[Transcribed page contents]
══════════

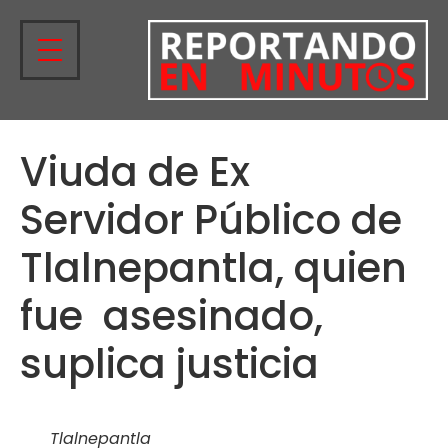
Viuda de Ex
Servidor Público de
Tlalnepantla, quien
fue asesinado,
suplica justicia
Tlalnepantla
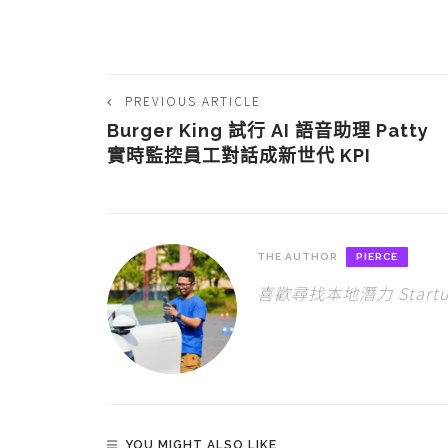
PREVIOUS ARTICLE
Burger King 試行 AI 語音助理 Patty
實時監控員工對話成新世代 KPI
THE AUTHOR
PIERCE
喜歡尋找本地潛力 Star
YOU MIGHT ALSO LIKE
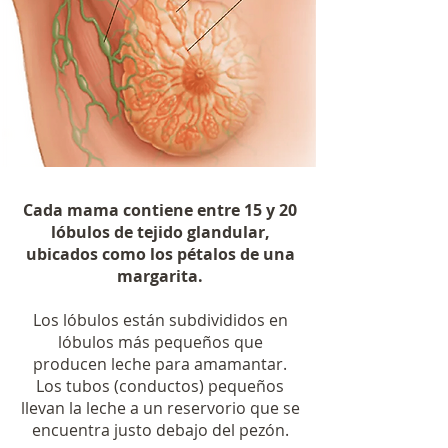
Cada mama contiene entre 15 y 20
lóbulos de tejido glandular,
ubicados como los pétalos de una
margarita.
Los lóbulos están subdivididos en
lóbulos más pequeños que
producen leche para amamantar.
Los tubos (conductos) pequeños
llevan la leche a un reservorio que se
encuentra justo debajo del pezón.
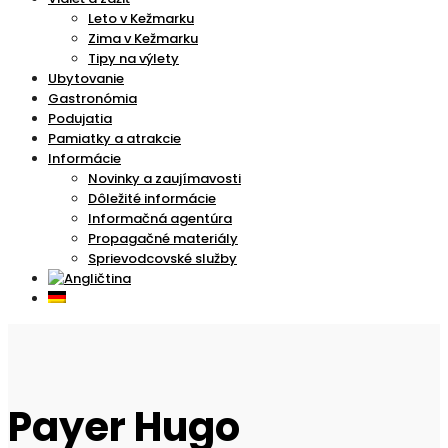
Leto v Kežmarku
Zima v Kežmarku
Tipy na výlety
Ubytovanie
Gastronómia
Podujatia
Pamiatky a atrakcie
Informácie
Novinky a zaujímavosti
Dôležité informácie
Informačná agentúra
Propagačné materiály
Sprievodcovské služby
Payer Hugo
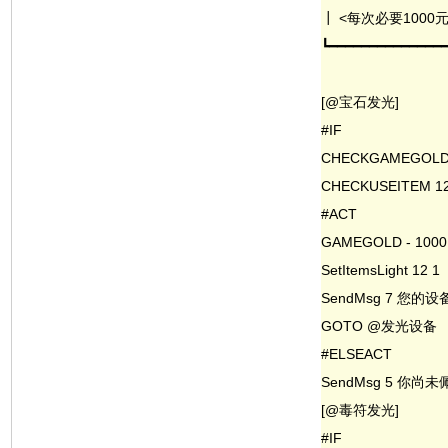
┃ <每次必要1000
┗━━━━━━━━━━━━━━
[@宝石发光]
#IF
CHECKGAMEGOLD 
CHECKUSEITEM 1
#ACT
GAMEGOLD - 1000
SetItemsLight 12 1
SendMsg 7 您的
GOTO @发光设备
#ELSEACT
SendMsg 5 你
[@毒符发光]
#IF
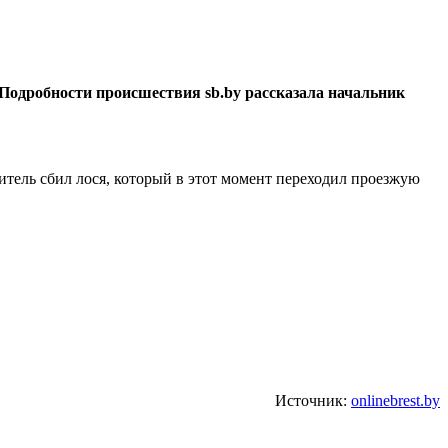
 Подробности происшествия sb.by рассказала начальник
тель сбил лося, который в этот момент переходил проезжую
Источник:
onlinebrest.by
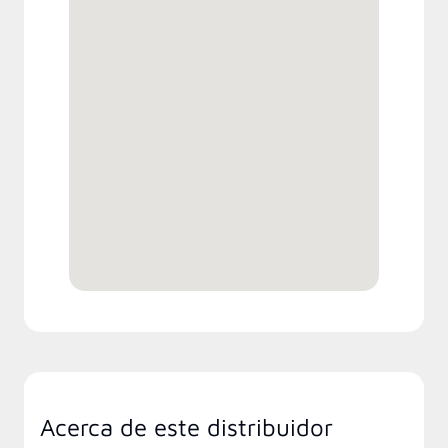
Acerca de este distribuidor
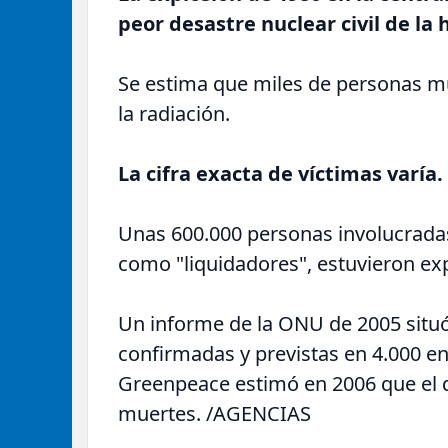
peor desastre nuclear civil de la h
Se estima que miles de personas mu
la radiación.
La cifra exacta de víctimas varía.
Unas 600.000 personas involucradas
como "liquidadores", estuvieron exp
Un informe de la ONU de 2005 situ
confirmadas y previstas en 4.000 en
Greenpeace estimó en 2006 que el 
muertes. /AGENCIAS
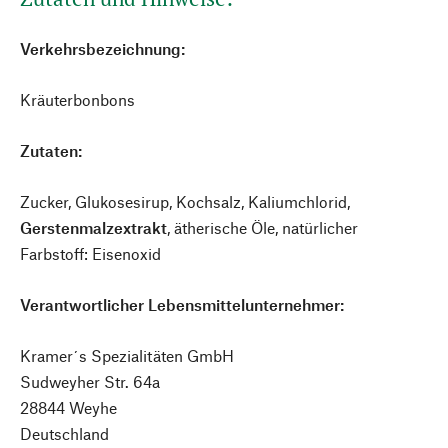
Verkehrsbezeichnung:
Kräuterbonbons
Zutaten:
Zucker, Glukosesirup, Kochsalz, Kaliumchlorid,
Gerstenmalzextrakt
, ätherische Öle, natürlicher
Farbstoff: Eisenoxid
Verantwortlicher Lebensmittelunternehmer:
Kramer´s Spezialitäten GmbH
Sudweyher Str. 64a
28844 Weyhe
Deutschland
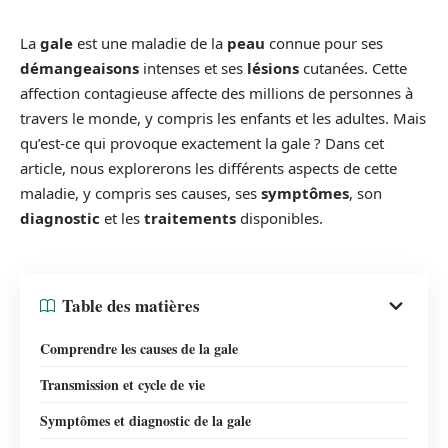
La
gale
est une maladie de la
peau
connue pour ses
démangeaisons
intenses et ses
lésions
cutanées. Cette
affection contagieuse affecte des millions de personnes à
travers le monde, y compris les enfants et les adultes. Mais
qu’est-ce qui provoque exactement la gale ? Dans cet
article, nous explorerons les différents aspects de cette
maladie, y compris ses causes, ses
symptômes
, son
diagnostic
et les
traitements
disponibles.
Table des matières
Comprendre les causes de la gale
Transmission et cycle de vie
Symptômes et diagnostic de la gale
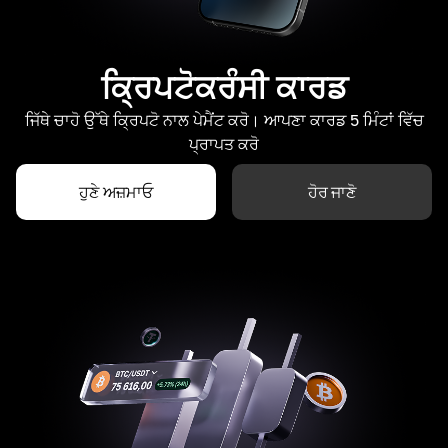
ਕ੍ਰਿਪਟੋਕਰੰਸੀ ਕਾਰਡ
ਜਿੱਥੇ ਚਾਹੋ ਉੱਥੇ ਕ੍ਰਿਪਟੋ ਨਾਲ ਪੇਮੈਂਟ ਕਰੋ। ਆਪਣਾ ਕਾਰਡ 5 ਮਿੰਟਾਂ ਵਿੱਚ
ਪ੍ਰਾਪਤ ਕਰੋ
ਹੁਣੇ ਅਜ਼ਮਾਓ
ਹੋਰ ਜਾਣੋ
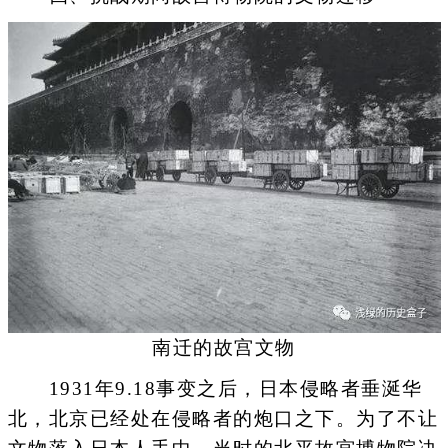
南迁的故宫文物
1931年9.18事变之后，日本侵略者垂涎华
北，北京已经处在侵略者的炮口之下。为了不让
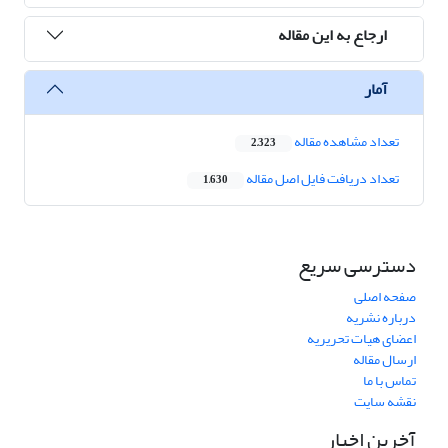
ارجاع به این مقاله
آمار
تعداد مشاهده مقاله
2,323
تعداد دریافت فایل اصل مقاله
1,630
دسترسی سریع
صفحه اصلی
درباره نشریه
اعضای هیات تحریریه
ارسال مقاله
تماس با ما
نقشه سایت
آخرین اخبار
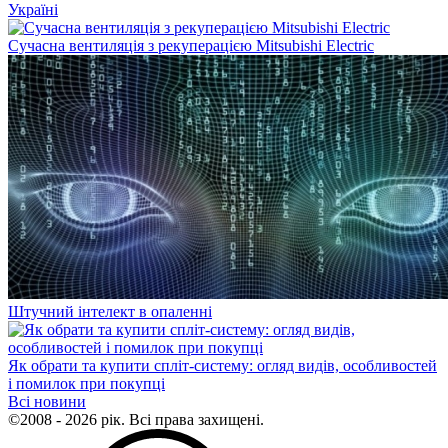
Україні
Сучасна вентиляція з рекуперацією Mitsubishi Electric
Штучний інтелект в опаленні
Як обрати та купити спліт-систему: огляд видів, особливостей
і помилок при покупці
Всі новини
©2008 - 2026 рік. Всі права захищені.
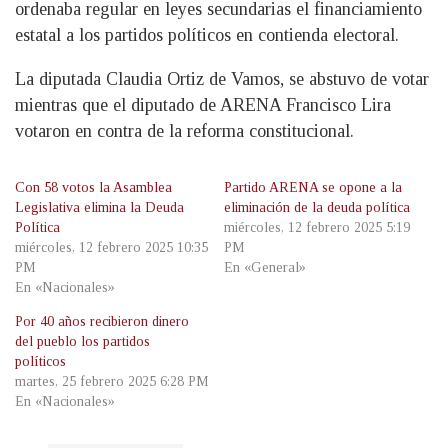
ordenaba regular en leyes secundarias el financiamiento
estatal a los partidos políticos en contienda electoral.
La diputada Claudia Ortiz de Vamos, se abstuvo de votar
mientras que el diputado de ARENA Francisco Lira
votaron en contra de la reforma constitucional.
Con 58 votos la Asamblea
Partido ARENA se opone a la
Legislativa elimina la Deuda
eliminación de la deuda política
Política
miércoles, 12 febrero 2025 5:19
miércoles, 12 febrero 2025 10:35
PM
PM
En «General»
En «Nacionales»
Por 40 años recibieron dinero
del pueblo los partidos
políticos
martes, 25 febrero 2025 6:28 PM
En «Nacionales»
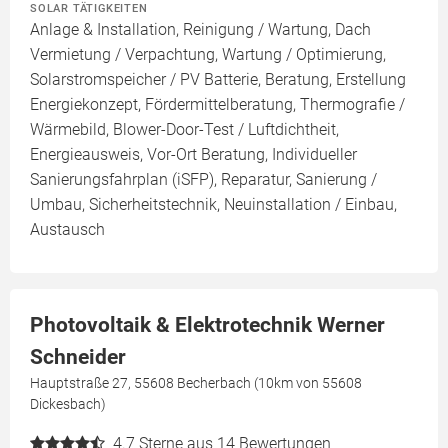
SOLAR TÄTIGKEITEN
Anlage & Installation, Reinigung / Wartung, Dach
Vermietung / Verpachtung, Wartung / Optimierung,
Solarstromspeicher / PV Batterie, Beratung, Erstellung
Energiekonzept, Fördermittelberatung, Thermografie /
Wärmebild, Blower-Door-Test / Luftdichtheit,
Energieausweis, Vor-Ort Beratung, Individueller
Sanierungsfahrplan (iSFP), Reparatur, Sanierung /
Umbau, Sicherheitstechnik, Neuinstallation / Einbau,
Austausch
Photovoltaik & Elektrotechnik Werner
Schneider
Hauptstraße 27, 55608 Becherbach (10km von 55608
Dickesbach)
4.7
Sterne aus 14 Bewertungen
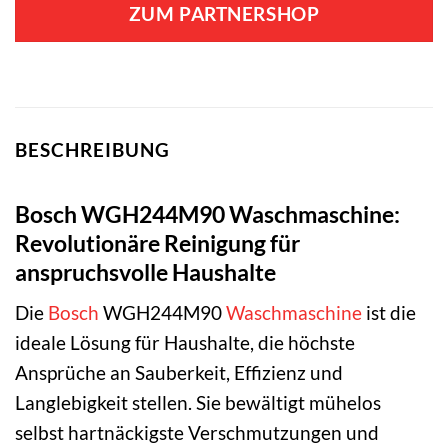
ZUM PARTNERSHOP
BESCHREIBUNG
Bosch WGH244M90 Waschmaschine:
Revolutionäre Reinigung für
anspruchsvolle Haushalte
Die
Bosch
WGH244M90
Waschmaschine
ist die
ideale Lösung für Haushalte, die höchste
Ansprüche an Sauberkeit, Effizienz und
Langlebigkeit stellen. Sie bewältigt mühelos
selbst hartnäckigste Verschmutzungen und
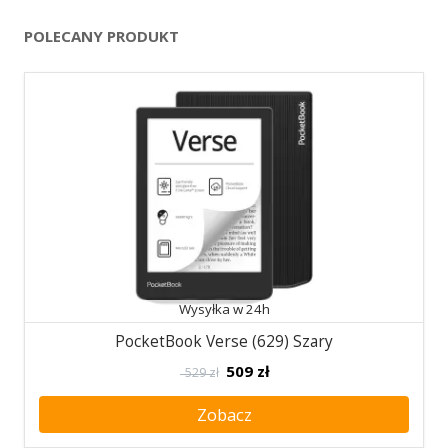
POLECANY PRODUKT
Wysyłka w 24h
PocketBook Verse (629) Szary
509
zł
529 zł
Zobacz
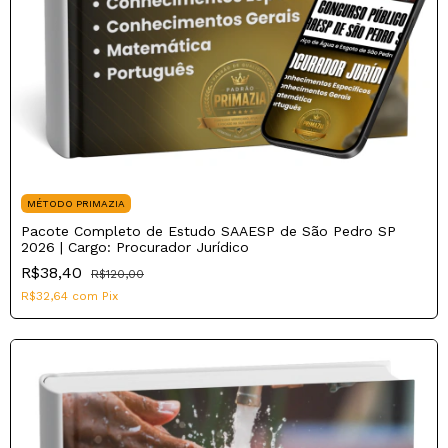
MÉTODO PRIMAZIA
Pacote Completo de Estudo SAAESP de São Pedro SP
2026 | Cargo: Procurador Jurídico
R$38,40
R$120,00
R$32,64
com
Pix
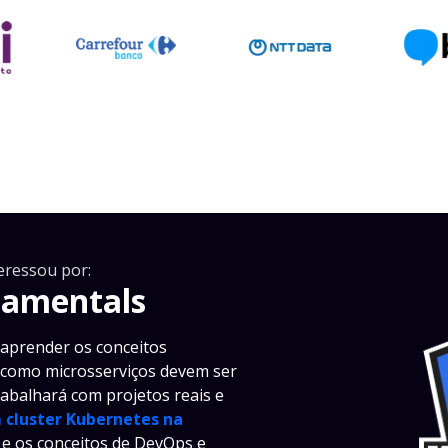
eressou por:
damentals
aprender os conceitos
m como microsserviços devem ser
rabalhará com projetos reais e
 cluster Kubernetes na
 e os conceitos de DevOps e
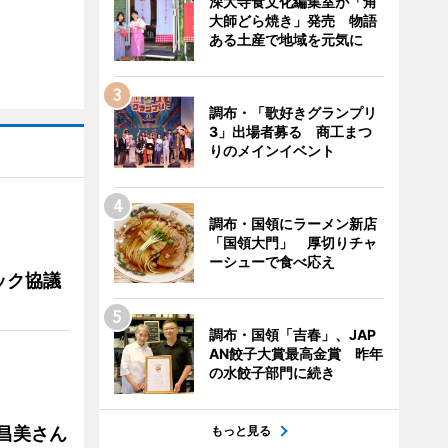
深大寺食文化編集室が「角
大師どら焼き」発売 物語
ある土産で地域を元気に
調布・「歌好きグランプリ
3」出場者募る 商工まつ
りのメインイベント
調布・国領にラーメン新店
「国領大門」 厚切りチャ
ーシューで食べ応え
ック協議
調布・国領「吉春」、JAP
AN餃子大賞最高金賞 昨年
の水餃子部門に続き
もっと見る
槻昌美さん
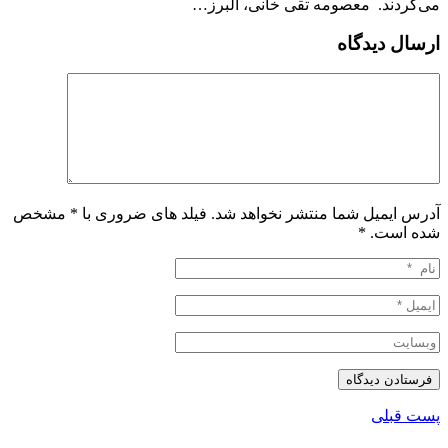
می‌کردند. معصومه تقی خانی، البرز…
ارسال دیدگاه
آدرس ایمیل شما منتشر نخواهد شد. فیلد های ضروری با * مشخص
شده است.
*
پست قبلی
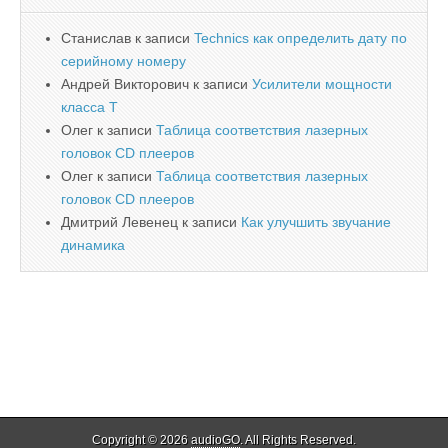
Станислав
к записи
Technics как определить дату по
серийному номеру
Андрей Викторович
к записи
Усилители мощности
класса T
Олег
к записи
Таблица соответствия лазерных
головок CD плееров
Олег
к записи
Таблица соответствия лазерных
головок CD плееров
Дмитрий Левенец
к записи
Как улучшить звучание
динамика
Copyright © 2026
audioGO
. All Rights Reserved.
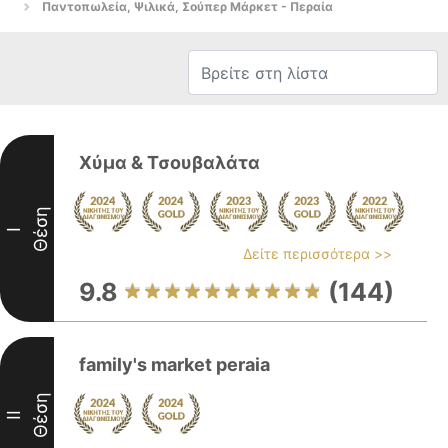
Παντοπωλεία, Ψιλικά, Σούπερ Μάρκετ - Περαία
Χύμα & Τσουβαλάτα
Θέση
I
Δείτε περισσότερα >>
9.8
(144)
family's market peraia
Θέση
II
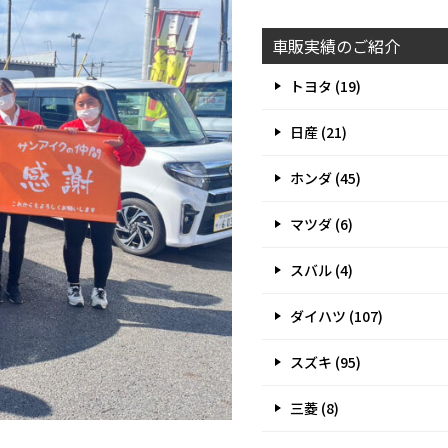
車販実績のご紹介
トヨタ (19)
日産 (21)
ホンダ (45)
マツダ (6)
スバル (4)
ダイハツ (107)
スズキ (95)
三菱 (8)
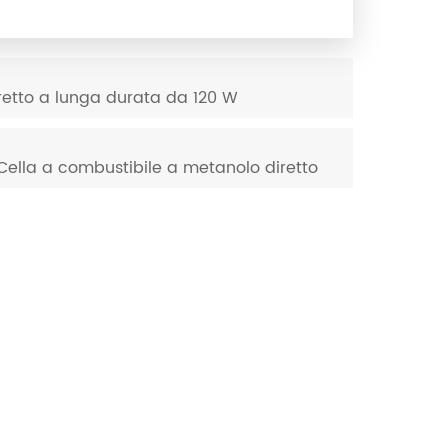
retto a lunga durata da 120 W
 Cella a combustibile a metanolo diretto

══════════

### [WORK ITEM]
A copy of each line above that holds the word "lóbulos" is the expected answer.

### [RESPONSE FOR THIS EXERCISE]
lóbulos de tejido glandular,
Los lóbulos están subdivididos en
lóbulos más pequeños que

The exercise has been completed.